Zafer Partisi Genel Başkanı Ümit Özdağ hakkında, tutukluluğunun 77. gününde iddianame hazırlandı. “Zincirleme şekilde basın yoluyla halkı kin, düşmanlığa tahrikle” suçlanan Özdağ’ın 1 yıl 10 aydan 7 yıl 10 ay 15 güne kadar hapsi istendi.
Zafer Partisi Kurucular Kurulu Üyesi ve eski Gaziantep Milletvekili Adayı Mehmet Pamuk, Ümit Özdağ için hazırlanan iddianame hakkında açıklamalarda bulunarak, “Özdağ’ın ifade ettiği sorunlar, yalnızca siyasi bir söylem değil, aynı zamanda kamuoyunun geniş kesimlerince hissedilen toplumsal gerçeklerdir” dedi.
Pamuk’un açıklamasının tam metni şöyle:
“İstanbul Cumhuriyet Başsavcılığı tarafından Zafer Partisi Genel Başkanı Sayın Prof. Dr.
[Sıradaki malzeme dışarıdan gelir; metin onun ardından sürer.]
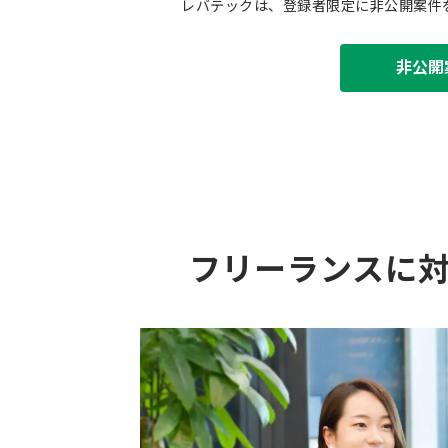
レバテックは、登録者限定に非公開案件
非公開
フリーランスに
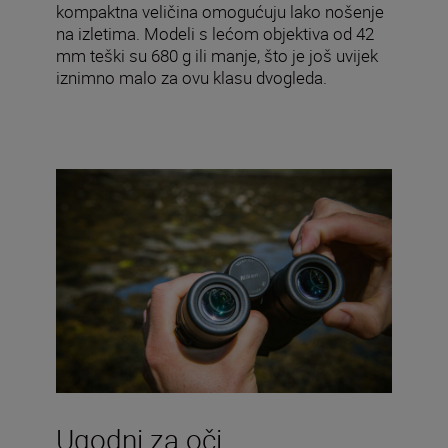
kompaktna veličina omogućuju lako nošenje
na izletima. Modeli s lećom objektiva od 42
mm teški su 680 g ili manje, što je još uvijek
iznimno malo za ovu klasu dvogleda.
Ugodni za oči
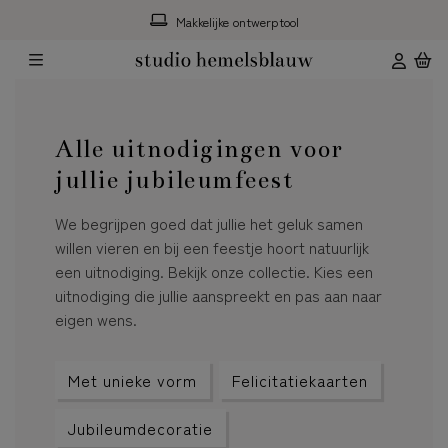
Gratis hulp*
Alle uitnodigingen voor
jullie jubileumfeest
We begrijpen goed dat jullie het geluk samen
willen vieren en bij een feestje hoort natuurlijk
een uitnodiging. Bekijk onze collectie. Kies een
uitnodiging die jullie aanspreekt en pas aan naar
eigen wens.
Met unieke vorm
Felicitatiekaarten
Jubileumdecoratie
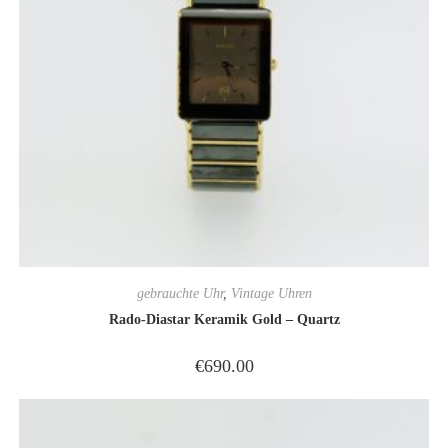
gebrauchte Uhr
,
Vintage Uhren
Rado-Diastar Keramik Gold – Quartz
€
690.00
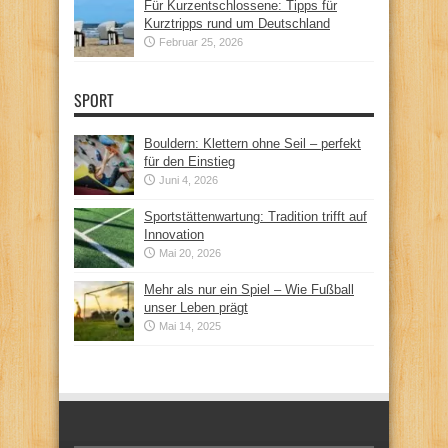
Für Kurzentschlossene: Tipps für
Kurztripps rund um Deutschland
Februar 25, 2026
SPORT
Bouldern: Klettern ohne Seil – perfekt
für den Einstieg
Juni 4, 2026
Sportstättenwartung: Tradition trifft auf
Innovation
Mai 20, 2026
Mehr als nur ein Spiel – Wie Fußball
unser Leben prägt
Mai 14, 2025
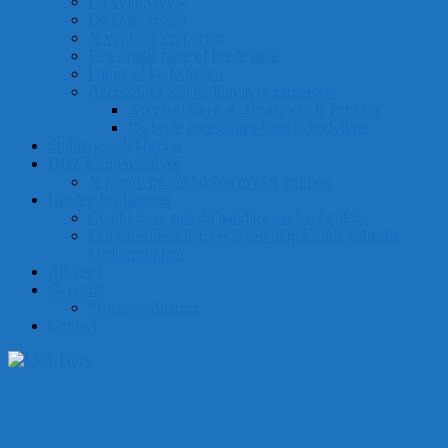
De volle vrouw
De korte vrouw
Je verticale proporties
Een smalle taille of brede taille
Lange of korte benen
Accessoires zijn de lijm in je garderobe
Accessoires en de schaal van je lichaam
De beste accessoires voor je bodytype
Stijlpersoonlijkheden
DHZ kleurenanalyse
Je kleurtype ontdekken in vier stappen
Garderobeplanning
Combi-meer met dit handige garderobeplan
Een capsulegarderobe is een uitgekiende collectie
kledingstukken
Reviews
Over mij
Privacyverklaring
Contact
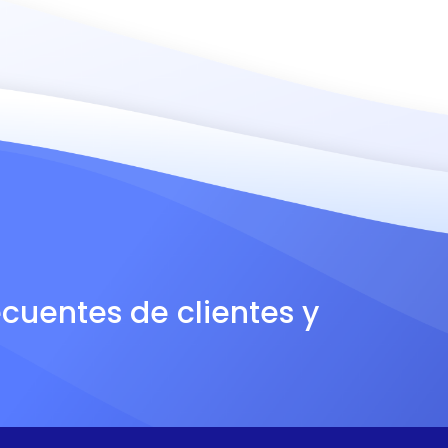
ecuentes de clientes y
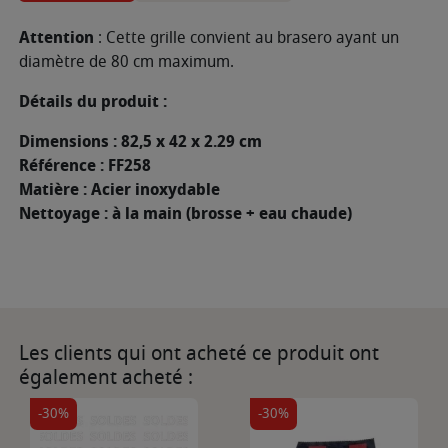
Attention
: Cette grille convient au brasero ayant un
diamètre de 80 cm maximum.
Détails du produit :
Dimensions : 82,5 x 42 x 2.29 cm
Référence : FF258
Matière : Acier inoxydable
Nettoyage : à la main (brosse + eau chaude)
Les clients qui ont acheté ce produit ont
également acheté :
-30%
-30%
Ümit Özdağ hakkında hazırlanan iddianame, ifade özgürlüğü ve demokratik siyaset hakkı bağlamında ciddi şekilde değerlendirilmesi gereken bir gelişmedir.
Sayın Özdağ’ın sosyal medya paylaşımları ve kamuoyuna dönük açıklamaları, yalnızca bir siyasi partinin genel başkanının değil, aynı zamanda vatandaşın temsilcisi sıfatıyla kamu güvenliğine ilişkin kaygılarını dile getirmesinden ibarettir. Bu açıklamalar, toplumun önemli bir kesiminin yaşadığı sorunlara ışık tutmakta, yıllardır görmezden gelinen gerçekleri gündeme taşımaktadır.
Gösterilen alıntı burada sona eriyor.